What Is Payment Facilitator? Definition, Payment Flow, and Examples
Payment Facilitator (PayFac) onboards and manages multiple submerchants under an acquiring framework while carrying assigned risk and operational duties. This guide focuses on PayFac's real role, boundaries, and common points of confusion.
Key points
- Definition: Payment Facilitator (PayFac) onboards and manages multiple submerchants under an acquiring framework while carrying assigned risk and operational duties.
- Flow position: A merchant offers goods or services and accepts payment.
- Do not confuse: PayFac / Merchant of Record
How it fits into the payment flow
For PayFac, the relevant process is as follows: A merchant offers goods or services and accepts payment. A MID identifies the merchant relationship in acquiring and processing, while an MCC classifies the primary business type. MoR and PayFac models concern who appears as merchant and who manages subordinate merchants and obligations.
A practical review of PayFac should account for this: the statement name, website brand, legal seller, and acquiring record may differ. In a platform model, confirm the refund owner, tax or invoicing responsibility, support route, and billing descriptor.
Practical example
A payment facilitator onboards a small submerchant under its acquiring arrangement and performs required due diligence and monitoring. The statement should still let the customer recognize the purchase source.
How it differs from related terms
| Term | Definition |
|---|---|
| Payment Facilitator | onboards and manages multiple submerchants under an acquiring framework while carrying assigned risk and operational duties |
| Merchant of Record | is the seller of record shown for the transaction and typically carries responsibility for charging, refunds, and related customer obligations |
| Authorization | is the issuer-side decision on whether to approve a transaction based on account, amount, and risk data; it does not mean final merchant payment |
PayFac focuses on the fact that it onboards and manages multiple submerchants under an acquiring framework while carrying assigned risk and operational duties. Merchant of Record, by contrast, is the seller of record shown for the transaction and typically carries responsibility for charging, refunds, and related customer obligations.
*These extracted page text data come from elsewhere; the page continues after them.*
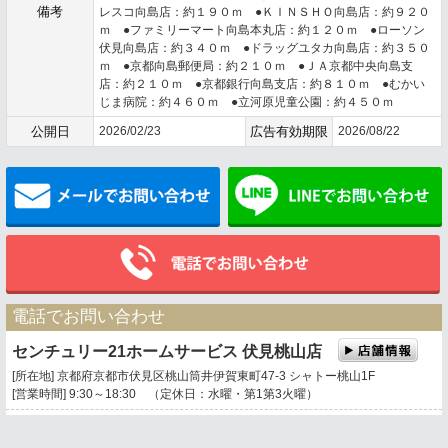
備考
レスコ向島店：約１９０ｍ ●ＫＩＮＳＨＯ向島店：約９２０
ｍ ●ファミリーマート向島本丸店：約１２０ｍ ●ローソン
伏見向島店：約３４０ｍ ●ドラッグユタカ向島店：約３５０
ｍ ●京都向島郵便局：約２１０ｍ ●ＪＡ京都中央向島支
店：約２１０ｍ ●京都銀行向島支店：約８１０ｍ ●むかい
じま病院：約４６０ｍ ●立河原児童公園：約４５０ｍ
公開日
2026/02/23
広告有効期限
2026/08/22
メールでお問い合わせ
電話でお問い合わせ
センチュリー21ホームサービス 伏見桃山店
[所在地] 京都府京都市伏見区桃山筒井伊賀東町47-3 シャトー桃山1F
[営業時間] 9:30～18:30 （定休日：水曜・第1第3火曜）
0120-669-021
携帯電話・PHSもご利用になれます。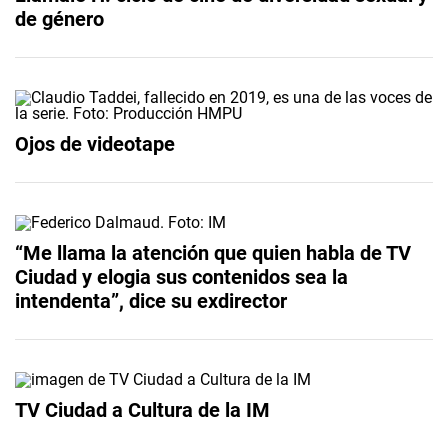
de género
Ojos de videotape
“Me llama la atención que quien habla de TV
Ciudad y elogia sus contenidos sea la
intendenta”, dice su exdirector
TV Ciudad a Cultura de la IM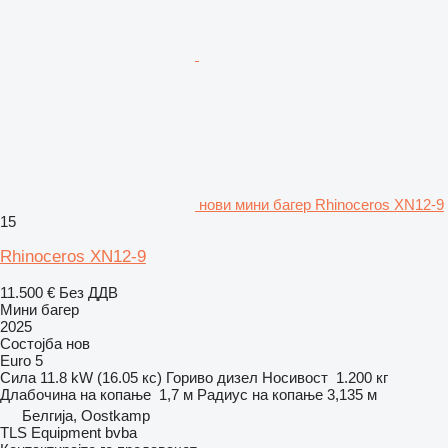
нови мини багер Rhinoceros XN12-9
15
Rhinoceros XN12-9
11.500 €
Без ДДВ
Мини багер
2025
Состојба
нов
Euro 5
Сила
11.8 kW (16.05 кс)
Гориво
дизел
Носивост
1.200 кг
Длабочина на копање
1,7 м
Радиус на копање
3,135 м
Белгија, Oostkamp
TLS Equipment bvba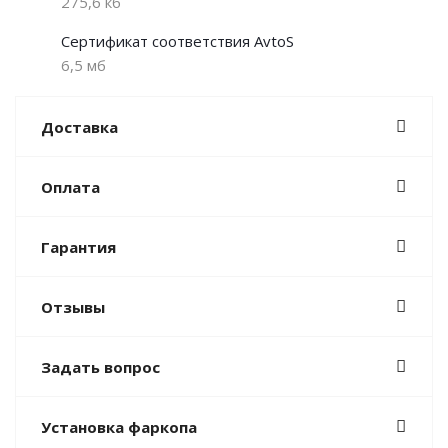
275,6 кб
Сертификат соответствия AvtoS
6,5 мб
Доставка
Оплата
Гарантия
Отзывы
Задать вопрос
Установка фаркопа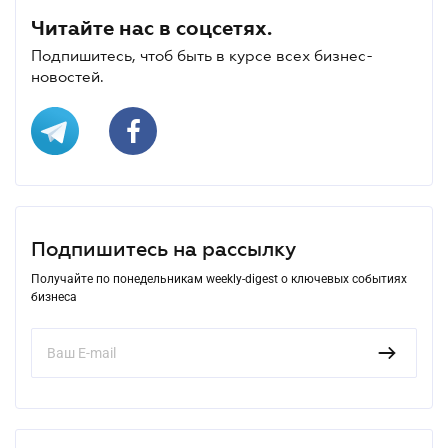
Читайте нас в соцсетях.
Подпишитесь, чтоб быть в курсе всех бизнес-
новостей.
Подпишитесь на рассылку
Получайте по понедельникам weekly-digest о ключевых событиях
бизнеса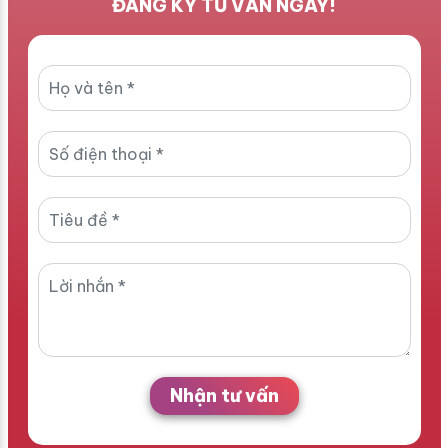
ĐĂNG KÝ TƯ VẤN NGAY!
Nhận tư vấn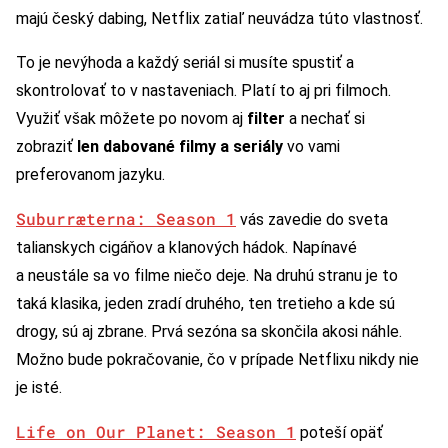
majú český dabing, Netflix zatiaľ neuvádza túto vlastnosť.
To je nevýhoda a každý seriál si musíte spustiť a
skontrolovať to v nastaveniach. Platí to aj pri filmoch.
Využiť však môžete po novom aj
filter
a nechať si
zobraziť
len dabované filmy
a seriály
vo vami
preferovanom jazyku.
Suburræterna: Season 1
vás zavedie do sveta
talianskych cigáňov a klanových hádok. Napínavé
a neustále sa vo filme niečo deje. Na druhú stranu je to
taká klasika, jeden zradí druhého, ten tretieho a kde sú
drogy, sú aj zbrane. Prvá sezóna sa skončila akosi náhle.
Možno bude pokračovanie, čo v prípade Netflixu nikdy nie
je isté.
Life on Our Planet: Season 1
poteší opäť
They can appear in one transaction while answering different questions.
Use cases and limits
A key limit of PayFac is the following: incorrect merchant names or categories can affect recognition, risk controls, and disputes. An MCC is classification data; it does not prove that a particular item is legitimate or company-policy compliant.
Frequently asked questions
These answers address two common search questions about PayFac.
Is it the same as Merchant of Record?
No. Payment Facilitator (PayFac) onboards and manages multiple submerchants under an acquiring framework while carrying assigned risk and operational duties. Merchant of Record (MoR) is the seller of record shown for the transaction and typically carries responsibility for charging, refunds, and related customer obligations. Compare the object, processing stage, and responsible party.
Does an MCC identify every product a merchant sold?
For PayFac, no. An MCC generally classifies the merchant's primary business; it is not an item-level label and cannot prove the nature of one transaction by itself.
These primary sources support the definition and process for PayFac. Current product, network, and local rules still control a real transaction.